Bölüm 13: Kelepçe

6.1K 492 166
                                    

8 sene önce, 18 yaşındaki Kağan'dan:

Elimdeki sigara pakedini barkoda okutmadan önce göz ucuyla tepemde dikilen müşteriye baktım, herif gecenin köründe sırf canı sigara çektiğinden benzincinin tekinde durup koştura koştura içeri girmişti. Hava delicesine soğuktu. İstanbul kar-kış-kıyamet üçlüsünü andırıyordu resmen. Benim için bu havada, gecenin 4'ünde çalışmak ise tam bir eziyetti.

Sigaranın barkodunu okuyup kasanın göstergesinde yazan sayıyı söylemiştim. "30 Türk Lirası." Ardından pakedi adama doğru uzatırken herifin tezgahın üzerine bıraktığı 50 TL'lik bankotu almıştım. Kasanın şifresini girip 50 TL'yi içine koymamın ardından 20 TL çıkartıp adama para üstünü uzattım. "İyi akşamlar, yine bekleriz."
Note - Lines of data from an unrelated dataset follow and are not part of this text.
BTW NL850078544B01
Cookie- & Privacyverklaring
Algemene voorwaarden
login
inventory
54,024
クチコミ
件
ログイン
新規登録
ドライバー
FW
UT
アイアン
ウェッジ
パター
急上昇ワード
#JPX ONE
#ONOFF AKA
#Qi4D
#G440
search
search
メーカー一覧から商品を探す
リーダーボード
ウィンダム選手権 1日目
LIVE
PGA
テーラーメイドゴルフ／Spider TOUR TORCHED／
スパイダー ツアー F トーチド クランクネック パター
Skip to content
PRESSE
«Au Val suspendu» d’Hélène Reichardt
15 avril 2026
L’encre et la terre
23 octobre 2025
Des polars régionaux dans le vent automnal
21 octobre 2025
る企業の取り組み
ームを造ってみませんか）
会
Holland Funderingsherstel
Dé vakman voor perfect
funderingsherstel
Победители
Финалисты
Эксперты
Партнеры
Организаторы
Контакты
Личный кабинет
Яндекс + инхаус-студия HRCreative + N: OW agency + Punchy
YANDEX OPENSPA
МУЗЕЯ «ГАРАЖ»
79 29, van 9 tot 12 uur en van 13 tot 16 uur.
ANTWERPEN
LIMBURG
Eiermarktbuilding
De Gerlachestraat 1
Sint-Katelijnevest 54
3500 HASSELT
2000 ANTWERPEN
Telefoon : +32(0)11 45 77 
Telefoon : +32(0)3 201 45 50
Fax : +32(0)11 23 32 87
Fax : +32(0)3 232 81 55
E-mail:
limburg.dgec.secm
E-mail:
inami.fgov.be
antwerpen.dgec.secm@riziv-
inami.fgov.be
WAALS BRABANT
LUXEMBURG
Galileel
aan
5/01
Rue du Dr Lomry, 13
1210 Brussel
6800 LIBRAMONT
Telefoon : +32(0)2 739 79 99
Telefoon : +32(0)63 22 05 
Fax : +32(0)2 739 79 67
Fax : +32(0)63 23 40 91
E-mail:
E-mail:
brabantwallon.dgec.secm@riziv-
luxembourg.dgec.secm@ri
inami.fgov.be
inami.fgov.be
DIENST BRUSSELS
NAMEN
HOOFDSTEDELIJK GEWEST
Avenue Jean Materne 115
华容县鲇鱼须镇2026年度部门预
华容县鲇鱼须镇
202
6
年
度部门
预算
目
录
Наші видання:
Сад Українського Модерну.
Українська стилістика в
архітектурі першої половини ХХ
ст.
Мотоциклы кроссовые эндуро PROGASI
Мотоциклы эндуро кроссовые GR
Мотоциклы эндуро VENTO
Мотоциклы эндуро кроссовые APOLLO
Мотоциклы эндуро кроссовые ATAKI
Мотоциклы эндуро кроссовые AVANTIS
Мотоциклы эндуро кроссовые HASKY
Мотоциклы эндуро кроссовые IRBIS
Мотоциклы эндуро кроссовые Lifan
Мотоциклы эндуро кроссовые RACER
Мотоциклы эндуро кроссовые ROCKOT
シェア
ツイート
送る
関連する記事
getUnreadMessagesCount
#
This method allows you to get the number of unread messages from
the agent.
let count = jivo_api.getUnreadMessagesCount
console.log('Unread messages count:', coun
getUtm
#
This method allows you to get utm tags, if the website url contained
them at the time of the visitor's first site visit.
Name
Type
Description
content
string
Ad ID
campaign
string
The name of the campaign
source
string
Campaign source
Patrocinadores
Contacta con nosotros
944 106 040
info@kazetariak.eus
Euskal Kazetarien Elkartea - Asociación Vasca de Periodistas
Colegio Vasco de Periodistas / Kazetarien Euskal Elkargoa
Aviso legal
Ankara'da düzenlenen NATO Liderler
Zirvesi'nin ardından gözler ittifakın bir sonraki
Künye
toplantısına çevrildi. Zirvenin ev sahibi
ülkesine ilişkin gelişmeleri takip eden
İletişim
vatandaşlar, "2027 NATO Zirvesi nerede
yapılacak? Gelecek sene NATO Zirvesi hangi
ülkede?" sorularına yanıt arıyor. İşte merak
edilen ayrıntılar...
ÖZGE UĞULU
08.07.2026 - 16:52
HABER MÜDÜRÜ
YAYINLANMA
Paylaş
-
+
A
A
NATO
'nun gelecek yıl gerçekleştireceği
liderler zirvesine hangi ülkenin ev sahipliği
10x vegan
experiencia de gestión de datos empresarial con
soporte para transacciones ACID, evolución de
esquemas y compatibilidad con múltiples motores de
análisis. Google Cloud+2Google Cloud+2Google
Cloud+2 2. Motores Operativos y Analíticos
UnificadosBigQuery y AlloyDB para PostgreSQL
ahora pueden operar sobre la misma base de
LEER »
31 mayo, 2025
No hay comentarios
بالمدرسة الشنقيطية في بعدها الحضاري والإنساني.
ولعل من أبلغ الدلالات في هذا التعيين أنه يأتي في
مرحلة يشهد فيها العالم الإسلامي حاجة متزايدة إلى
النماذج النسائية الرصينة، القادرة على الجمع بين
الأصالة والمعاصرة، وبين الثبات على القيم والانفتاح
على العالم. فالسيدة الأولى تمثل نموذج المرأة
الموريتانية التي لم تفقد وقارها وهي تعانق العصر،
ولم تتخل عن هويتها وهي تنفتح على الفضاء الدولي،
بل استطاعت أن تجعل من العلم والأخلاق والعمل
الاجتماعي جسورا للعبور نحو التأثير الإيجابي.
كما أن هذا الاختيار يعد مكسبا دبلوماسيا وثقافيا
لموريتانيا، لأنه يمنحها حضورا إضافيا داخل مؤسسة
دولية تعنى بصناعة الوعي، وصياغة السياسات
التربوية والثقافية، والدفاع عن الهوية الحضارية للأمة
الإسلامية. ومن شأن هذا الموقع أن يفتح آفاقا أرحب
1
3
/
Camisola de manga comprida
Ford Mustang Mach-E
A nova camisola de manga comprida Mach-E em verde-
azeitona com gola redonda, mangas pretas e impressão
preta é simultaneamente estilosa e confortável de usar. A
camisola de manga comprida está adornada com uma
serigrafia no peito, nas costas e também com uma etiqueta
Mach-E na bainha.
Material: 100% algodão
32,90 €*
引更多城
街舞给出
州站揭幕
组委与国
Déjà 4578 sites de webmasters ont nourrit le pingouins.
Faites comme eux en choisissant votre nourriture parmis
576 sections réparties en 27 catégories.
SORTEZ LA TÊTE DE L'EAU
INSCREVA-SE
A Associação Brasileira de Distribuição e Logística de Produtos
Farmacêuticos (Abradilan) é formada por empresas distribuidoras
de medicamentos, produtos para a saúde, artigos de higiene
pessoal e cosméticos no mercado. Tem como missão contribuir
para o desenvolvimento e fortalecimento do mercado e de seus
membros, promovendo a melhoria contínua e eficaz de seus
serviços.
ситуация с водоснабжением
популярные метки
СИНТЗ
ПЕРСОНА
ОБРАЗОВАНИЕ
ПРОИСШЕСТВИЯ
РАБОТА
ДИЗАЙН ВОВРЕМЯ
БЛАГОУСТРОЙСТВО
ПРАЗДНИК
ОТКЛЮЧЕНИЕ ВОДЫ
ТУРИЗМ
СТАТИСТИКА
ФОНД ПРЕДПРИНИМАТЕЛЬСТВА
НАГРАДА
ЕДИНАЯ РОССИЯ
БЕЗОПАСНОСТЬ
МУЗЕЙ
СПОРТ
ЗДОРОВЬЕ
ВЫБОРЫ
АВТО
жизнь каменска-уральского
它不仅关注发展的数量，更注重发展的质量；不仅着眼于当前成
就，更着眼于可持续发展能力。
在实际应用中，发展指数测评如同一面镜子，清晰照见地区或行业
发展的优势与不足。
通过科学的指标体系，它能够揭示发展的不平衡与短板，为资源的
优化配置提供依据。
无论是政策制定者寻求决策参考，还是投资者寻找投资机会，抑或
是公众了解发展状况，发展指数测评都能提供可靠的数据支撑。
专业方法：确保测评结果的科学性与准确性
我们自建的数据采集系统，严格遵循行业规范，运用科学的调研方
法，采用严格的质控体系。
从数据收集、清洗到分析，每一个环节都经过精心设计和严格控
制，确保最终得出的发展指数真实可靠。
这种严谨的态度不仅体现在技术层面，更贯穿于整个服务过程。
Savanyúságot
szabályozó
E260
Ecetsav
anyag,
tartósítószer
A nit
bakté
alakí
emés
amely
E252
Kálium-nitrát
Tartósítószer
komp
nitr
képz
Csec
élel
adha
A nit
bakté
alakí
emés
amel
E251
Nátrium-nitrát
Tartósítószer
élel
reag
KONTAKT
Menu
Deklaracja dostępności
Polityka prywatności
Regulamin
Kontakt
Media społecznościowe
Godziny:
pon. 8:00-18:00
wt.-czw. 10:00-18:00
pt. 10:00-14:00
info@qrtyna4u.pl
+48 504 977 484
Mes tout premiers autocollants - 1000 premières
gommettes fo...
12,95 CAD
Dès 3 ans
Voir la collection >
Adam sadece baş selamı vererek para üstünü aldı, benzinliğin marketinden çıkmıştı sonrasında. Yine markette tek kaldığımda ellerimi montumun cebine koyup ısınmaya çalıştım.

Havanın derecesi eksilerdeydi. Birkaç aydır otobanda yer alan bir benzincinin marketinde çalışıyordum. Yetimhaneden ilk çıktığımda birkaç mağazada işe girmiş, parası iyi gelmeyince gece vardiyalı bir benzincide çalışmaya başlamıştım. Gece, bu soğukta çalışmak zordu ama normalden daha fazla para alıyordum.

Ellerimi montumun cebinden çıkarttım, bakışlarım; marketin dışındaki benzinliğe kayarken üşüyen avuçlarımı dudaklarıma götürüp sıcak hava üflemiştim ellerime. Ardından avuç içlerimi birbirine sürterek ısınmaya çalışmaya devam etmiştim. 4 saatlik daha işim kalmıştı, sabah 8'de paydos edecektim.

O sıra, marketin sensörlü kapısı iki yana açıldığında kollarımı göğsüme doladım, dışarıda yağan sulu kar kapı açıldığı gibi içeriye talan etmişti. Ne kadar içeride ısıtıcılar olsa da her kapı açılıp kapandığında içeri deli gibi soğuk giriyordu.

Bakışlarımı açılan kapıya çevirdim, içeri genç bir oğlan girmişti. Dengesini pek sağlayamıyor gibiydi, elindeki şişe votkadan çoktan onun sarhoş olduğunu anlamış gibiydim.

Bakışları etrafı taradı, beni kasanın arkasında gördüğünde ise yalpalayarak yanıma doğru adımlamaya başlamıştı; tam tezgahın önüne geldiği sıra dengesini kaybederek öne doğru tökezledi. Neyse ki iki eliyle tezgaha tutunmuş ve düşmekten son anda kurtulmuştu. Yine de tökezlediğinden taktığı siyah bere yere düştü. "Hay sikeyim, yerler de amma kayganmış."

Dışarıda sulu kar olduğu için zemin hep çamur oluyordu. Bunu ona açıklayacak olsam da başından düşen şapkayla dikkatimi çeken şey saçları oldu. Sarı, çok açık sarı saçları vardı. Şapka tatkığı için birbirlerine yapışmışlardı, ona rağmen güzel duruyordu.

"Hoş geldiniz efendim, buyrun."

Kaba ithamını es geçerek normal bir müşteri gibi davrandım ona, konuşmam üzerne bakışlarını bana çevirdiğinde ise dudaklarımı birbirine bastırdım.

Gözler, nasıl gözlerdi bunlar böyle? Balta girmemiş bir ormanın en güzel yapraklarından halliceydi irisleri, yeşildi, yeşilin en güzel tonuydu.

Dudaklarımı yaladım, kalbimin hızlandığını hissetmiştim karşımdaki bu genç adama karşı.

Tek elini tezgahın üzerindeki çakmaklardan birine uzattı, Türk bayrağı armalı çakmağı seçmesinin ardından bana doğru uzattı onu. "Bir de Parlement alacağım. Acelem var."

Bakışlarım, bana uzattığı çakmağa indi gözlerinden. Soğuktan dolayı beyaz teni kıpkırmızı olmuştu, eklem yerleri yer yer beyazdı. Uzun, ince parmakları vardı. Türk'e benzemiyordu.